I found a case in ER where for the life of me I can't figure out how to achieve referential integrity. The classical Employee, Manager, Department relationship can illustrate this problem.
With the following constraints:
- Employee can work in only one Department.
- Department can have many Employees.
- Employee can have one Manager working in the same Department.
- Manager can have many Employees working in the same Department.
- Employee that doesn't have a Manager is a Manager.
This diagram illustrates the concept.
Before normalisation I end up with the following table.
After normalisation I end up with these tables.
However, there is still nothing stopping me from accidentally assigning a manager working in one department to an employee working in a different department in the EmployeeManager
table.
One possible solution that I found was to put Department into the EmployeeManager
table and define a reference integrity constraint so that {Manager, Department}
refers {Employee, Department}
in the EmployeeDepartment
table.
However, for this to work doesn't {Manager, Department}
have to be a candidate key?

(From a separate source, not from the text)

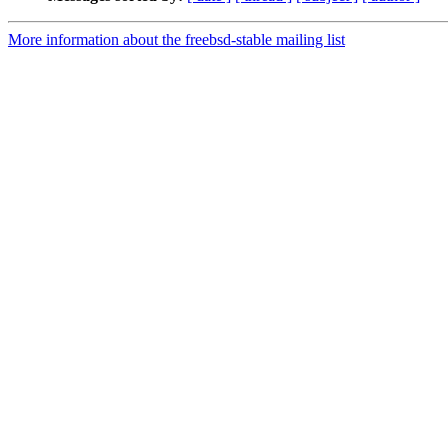
More information about the freebsd-stable mailing list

Is there a different design that can solve this?
Update
Ok to answer my first question, doesn't {Manager, Department}
have to be a candidate key? It turns out that the {Manager, Department}
in the EmployeeManager
table doesn't have to be a candidate key or a unique key. It simply has to be a foreign key referencing the {Employee, Department}
in the EmployeeDepartment
table. The uniqueness of {Employee, Department}
key isn't well defined and may differ between different engines. MySQL for example advises that the foreign keys reference only unique keys.
Additionally, MySQL requires that the referenced columns be indexed for performance reasons. However, the system does not enforce a requirement that the referenced columns be UNIQUE or be declared NOT NULL. The handling of foreign key references to nonunique keys or keys that contain NULL values is not well defined for operations such as UPDATE or DELETE CASCADE. You are advised to use foreign keys that reference only UNIQUE (including PRIMARY) and NOT NULL keys.
In my case it will work because Employee can only work in one Department however if the constraint chances to allow Employees work in many Departments it won't work because {Employee, Department}
will no longer be unique.
It should work in all cases including if the constraint chances to allow Employees work in many Departments.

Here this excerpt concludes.